> [ASSIGNMENT] Your task is to return all of the records exactly, minus any images.

> [ENTRIES SUPPLIED]
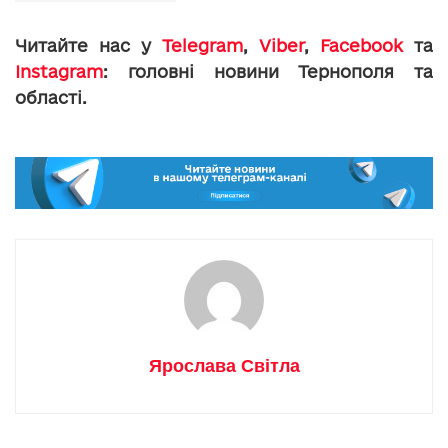
Читайте нас у
Telegram
,
Viber
,
Facebook
та
Instagram
: головні новини Тернополя та
області.
Ярослава Світла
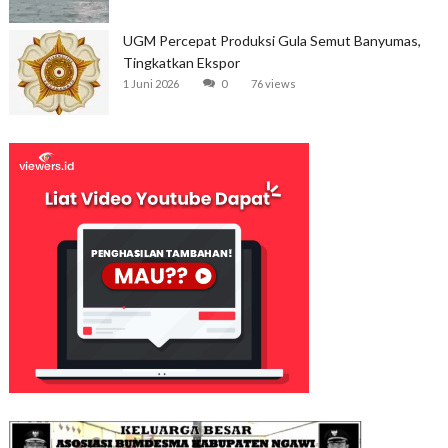
UGM Percepat Produksi Gula Semut Banyumas,
Tingkatkan Ekspor
1 Juni 2026
0
76 views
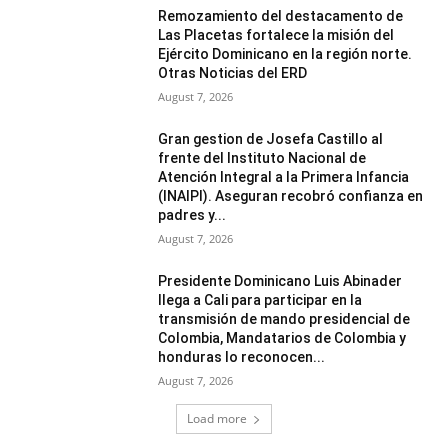
Remozamiento del destacamento de
Las Placetas fortalece la misión del
Ejército Dominicano en la región norte.
Otras Noticias del ERD
August 7, 2026
Gran gestion de Josefa Castillo al
frente del Instituto Nacional de
Atención Integral a la Primera Infancia
(INAIPI). Aseguran recobró confianza en
padres y...
August 7, 2026
Presidente Dominicano Luis Abinader
llega a Cali para participar en la
transmisión de mando presidencial de
Colombia, Mandatarios de Colombia y
honduras lo reconocen...
August 7, 2026
Load more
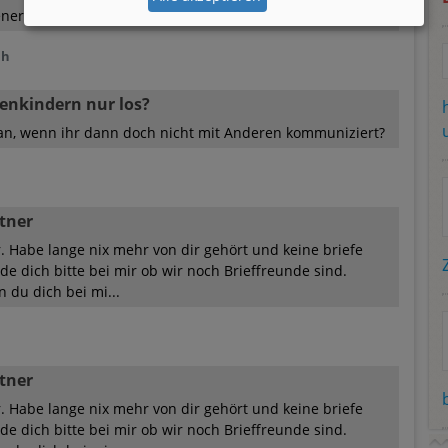
ner. Kaum war mein Profi...
 h
enkindern nur los?
an, wenn ihr dann doch nicht mit Anderen kommuniziert?
itner
r. Habe lange nix mehr von dir gehört und keine briefe
 dich bitte bei mir ob wir noch Brieffreunde sind.
du dich bei mi...
itner
r. Habe lange nix mehr von dir gehört und keine briefe
 dich bitte bei mir ob wir noch Brieffreunde sind.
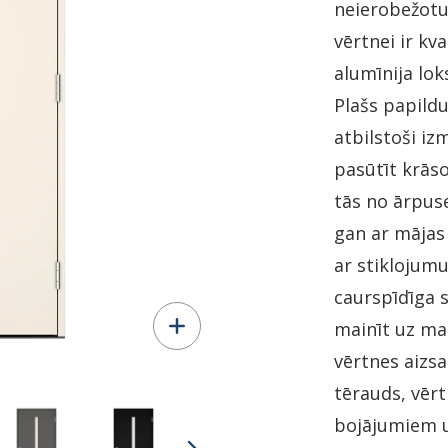
neierobežotu 
vērtnei ir kva
alumīnija lok
Plašs papildu
atbilstoši i
pasūtīt krās
tās no ārpuse
gan ar mājas 
ar stiklojum
caurspīdīga s
mainīt uz ma
vērtnes aizs
tērauds, vērt
bojājumiem u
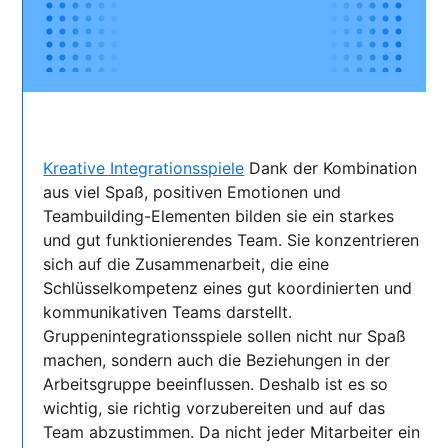
Kreative Integrationsspiele
Dank der Kombination
aus viel Spaß, positiven Emotionen und
Teambuilding-Elementen bilden sie ein starkes
und gut funktionierendes Team. Sie konzentrieren
sich auf die Zusammenarbeit, die eine
Schlüsselkompetenz eines gut koordinierten und
kommunikativen Teams darstellt.
Gruppenintegrationsspiele sollen nicht nur Spaß
machen, sondern auch die Beziehungen in der
Arbeitsgruppe beeinflussen. Deshalb ist es so
wichtig, sie richtig vorzubereiten und auf das
Team abzustimmen. Da nicht jeder Mitarbeiter ein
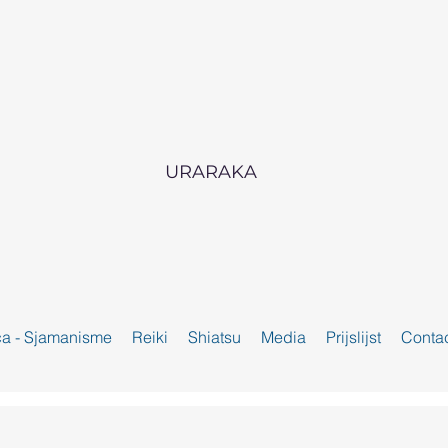
URARAKA
ca - Sjamanisme
Reiki
Shiatsu
Media
Prijslijst
Conta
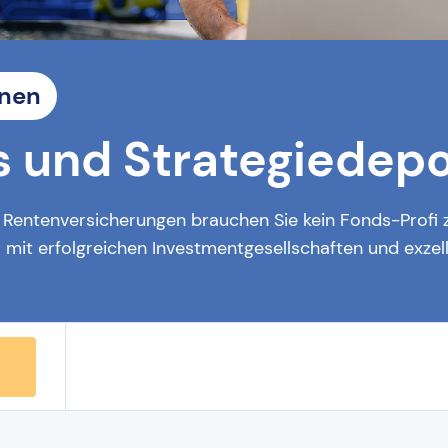
onen
s und Strategiedep
entenversicherungen brauchen Sie kein Fonds-Profi z
nur mit erfolgreichen Investmentgesellschaften und ex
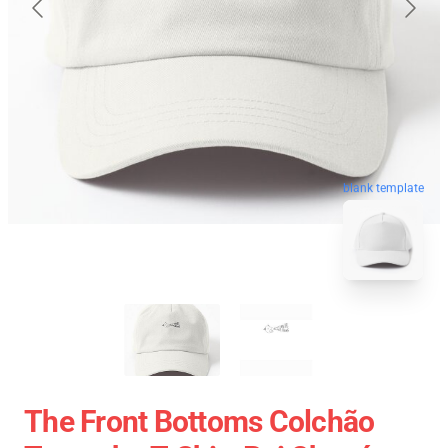
blank template
The Front Bottoms Colchão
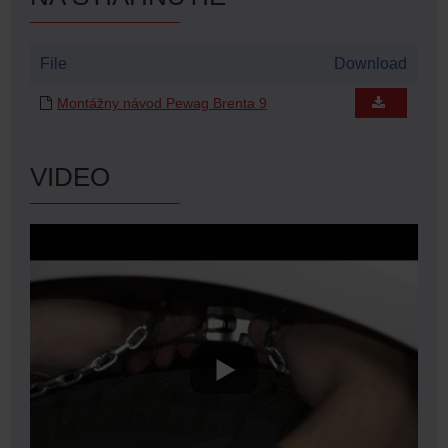
File
Download
Montážny návod Pewag Brenta 9
VIDEO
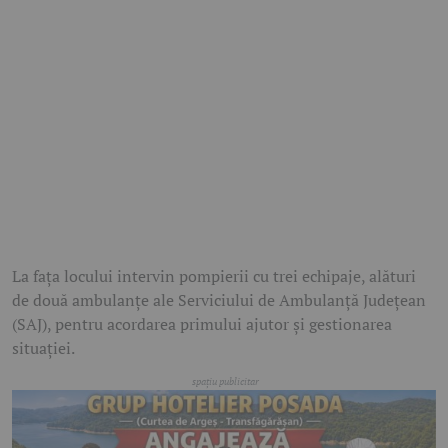
La fața locului intervin pompierii cu trei echipaje, alături
de două ambulanțe ale Serviciului de Ambulanță Județean
(SAJ), pentru acordarea primului ajutor și gestionarea
situației.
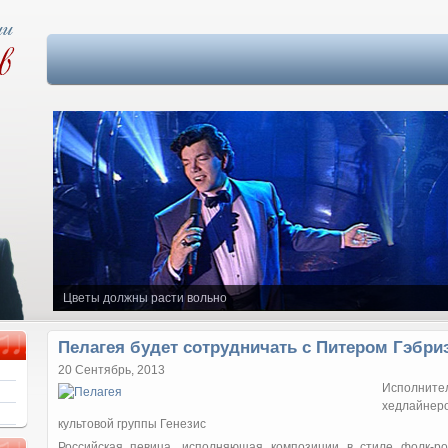
Цветы должны расти вольно
Пелагея будет сотрудничать с Питером Гэбр
20 Сентябрь, 2013
Исполнит
хедлайнеро
культовой группы Генезис
Российская певица, исполняющая композиции в стиле фолк-ро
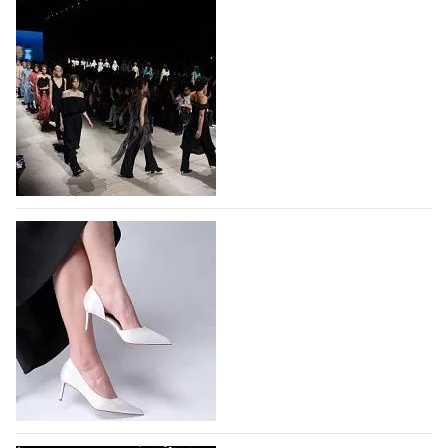
На участие в Московской неделе моды
подано 1047 заявок
На участие в седьмой Московской неделе моды,
которая пройдет в российской столице с 26 сентября
по 1 октября, уже подано 1047 заявок. Примерно
половину из них (494) прислали дизайнеры,
коллекции которых не были представлены в…
07.08.2026
741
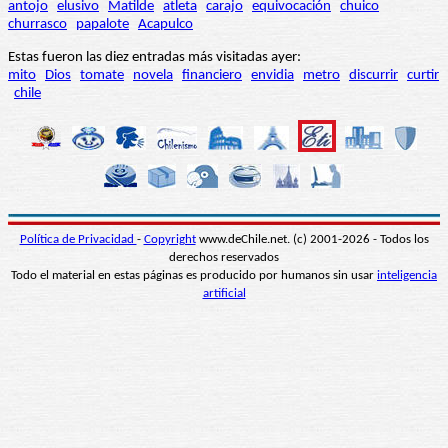
antojo
elusivo
Matilde
atleta
carajo
equivocación
chuico
churrasco
papalote
Acapulco
Estas fueron las diez entradas más visitadas ayer:
mito
Dios
tomate
novela
financiero
envidia
metro
discurrir
curtir
chile
Política de Privacidad
-
Copyright
www.deChile.net. (c) 2001-2026 - Todos los
derechos reservados
Todo el material en estas páginas es producido por humanos sin usar
inteligencia
artificial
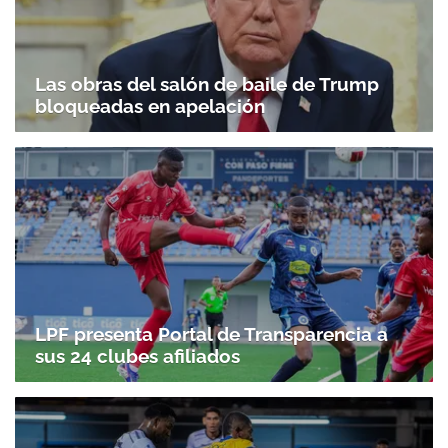
Las obras del salón de baile de Trump
bloqueadas en apelación
LPF presenta Portal de Transparencia a
sus 24 clubes afiliados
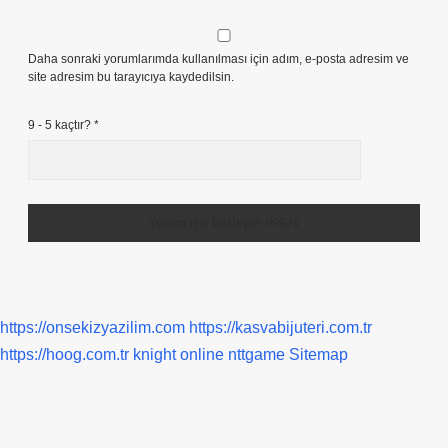
Daha sonraki yorumlarımda kullanılması için adım, e-posta adresim ve
site adresim bu tarayıcıya kaydedilsin.
9 - 5 kaçtır?
*
https://onsekizyazilim.com
https://kasvabijuteri.com.tr
https://hoog.com.tr
knight online
nttgame
Sitemap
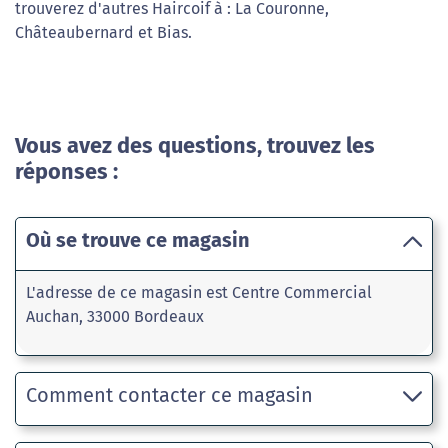
trouverez d'autres Haircoif à : La Couronne,
Châteaubernard et Bias.
Vous avez des questions, trouvez les
réponses :
Où se trouve ce magasin
L'adresse de ce magasin est Centre Commercial
Auchan, 33000 Bordeaux
Comment contacter ce magasin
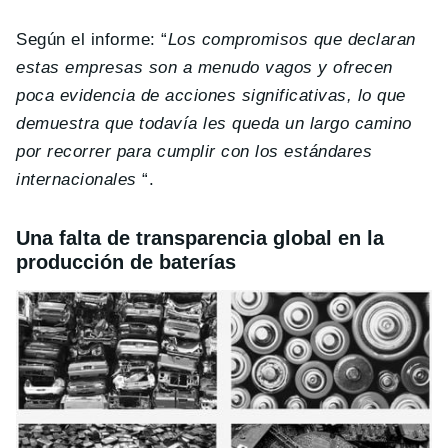
Según el informe: “
Los compromisos que declaran
estas empresas son a menudo vagos y ofrecen
poca evidencia de acciones significativas, lo que
demuestra que todavía les queda un largo camino
por recorrer para cumplir con los estándares
internacionales
“.
Una falta de transparencia global en la
producción de baterías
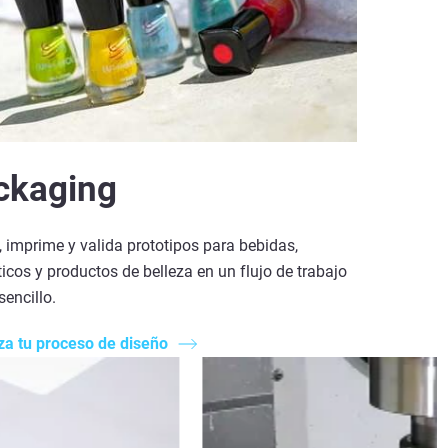
ckaging
 imprime y valida prototipos para bebidas,
cos y productos de belleza en un flujo de trabajo
sencillo.
za tu proceso de diseño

> [RESPONSE AREA]
Читайте нас у
Telegram
,
Viber
,
Facebook
та
Instagram
: головні новини Тернополя та
області.
Ярослава Світла
UGM Percepat Produksi Gula Semut Banyumas,
Tingkatkan Ekspor
1 Juni 2026
0
76 views
Remozamiento del destacamento de
Las Placetas fortalece la misión del
Ejército Dominicano en la región norte.
Otras Noticias del ERD
August 7, 2026
Gran gestion de Josefa Castillo al
frente del Instituto Nacional de
Atención Integral a la Primera Infancia
(INAIPI). Aseguran recobró confianza en
padres y...
August 7, 2026
Presidente Dominicano Luis Abinader
llega a Cali para participar en la
transmisión de mando presidencial de
Colombia, Mandatarios de Colombia y
honduras lo reconocen...
August 7, 2026
Load more
ner. Kaum war mein Profi...
 h
enkindern nur los?
an, wenn ihr dann doch nicht mit Anderen kommuniziert?
itner
r. Habe lange nix mehr von dir gehört und keine briefe
 dich bitte bei mir ob wir noch Brieffreunde sind.
du dich bei mi...
itner
r. Habe lange nix mehr von dir gehört und keine briefe
 dich bitte bei mir ob wir noch Brieffreunde sind.
neierobežotu 
vērtnei ir kva
alumīnija lok
Plašs papildu
atbilstoši i
pasūtīt krās
tās no ārpuse
gan ar mājas 
ar stiklojum
caurspīdīga s
mainīt uz ma
vērtnes aizs
tērauds, vērt
bojājumiem u
Kreative Integrationsspiele
Dank der Kombination
aus viel Spaß, positiven Emotionen und
Teambuilding-Elementen bilden sie ein starkes
und gut funktionierendes Team. Sie konzentrieren
sich auf die Zusammenarbeit, die eine
Schlüsselkompetenz eines gut koordinierten und
kommunikativen Teams darstellt.
Gruppenintegrationsspiele sollen nicht nur Spaß
machen, sondern auch die Beziehungen in der
Arbeitsgruppe beeinflussen. Deshalb ist es so
wichtig, sie richtig vorzubereiten und auf das
Team abzustimmen. Da nicht jeder Mitarbeiter ein
URARAKA
ca - Sjamanisme
Reiki
Shiatsu
Media
Prijslijst
Conta
onen
s und Strategiedep
entenversicherungen brauchen Sie kein Fonds-Profi z
nur mit erfolgreichen Investmentgesellschaften und ex
blank template
The Front Bottoms Colchão
File
Download
Montážny návod Pewag Brenta 9
VIDEO
La fața locului intervin pompierii cu trei echipaje, alături
de două ambulanțe ale Serviciului de Ambulanță Județean
(SAJ), pentru acordarea primului ajutor și gestionarea
situației.
Цветы должны расти вольно
Пелагея будет сотрудничать с Питером Гэбр
20 Сентябрь, 2013
Исполнит
хедлайнеро
культовой группы Генезис
Российская певица, исполняющая композиции в стиле фолк-ро
На участие в Московской неделе моды
подано 1047 заявок
На участие в седьмой Московской неделе моды,
которая пройдет в российской столице с 26 сентября
по 1 октября, уже подано 1047 заявок. Примерно
половину из них (494) прислали дизайнеры,
коллекции которых не были представлены в…
07.08.2026
741
antojo
elusivo
Matilde
atleta
carajo
equivocación
chuico
churrasco
papalote
Acapulco
Estas fueron las diez entradas más visitadas ayer:
mito
Dios
tomate
novela
financiero
envidia
metro
discurrir
curtir
chile
Política de Privacidad
-
Copyright
www.deChile.net. (c) 2001-2026 - Todos los
derechos reservados
Todo el material en estas páginas es producido por humanos sin usar
inteligencia
artificial
Las obras del salón de baile de Trump
bloqueadas en apelación
LPF presenta Portal de Transparencia a
sus 24 clubes afiliados
Daha sonraki yorumlarımda kullanılması için adım, e-posta adresim ve
site adresim bu tarayıcıya kaydedilsin.
9 - 5 kaçtır?
*
https://onsekizyazilim.com
https://kasvabijuteri.com.tr
https://hoog.com.tr
knight online
nttgame
Sitemap
trouverez d'autres Haircoif à : La Couronne,
Châteaubernard et Bias.
Vous avez des questions, trouvez les
réponses :
Où se trouve ce magasin
L'adresse de ce magasin est Centre Commercial
Auchan, 33000 Bordeaux
Comment contacter ce magasin
Según el informe: “
Los compromisos que declaran
estas empresas son a menudo vagos y ofrecen
poca evidencia de acciones significativas, lo que
demuestra que todavía les queda un largo camino
por recorrer para cumplir con los estándares
internacionales
“.
Una falta de transparencia global en la
producción de baterías
ckaging
 imprime y valida prototipos para bebidas,
cos y productos de belleza en un flujo de trabajo
sencillo.
za tu proceso de diseño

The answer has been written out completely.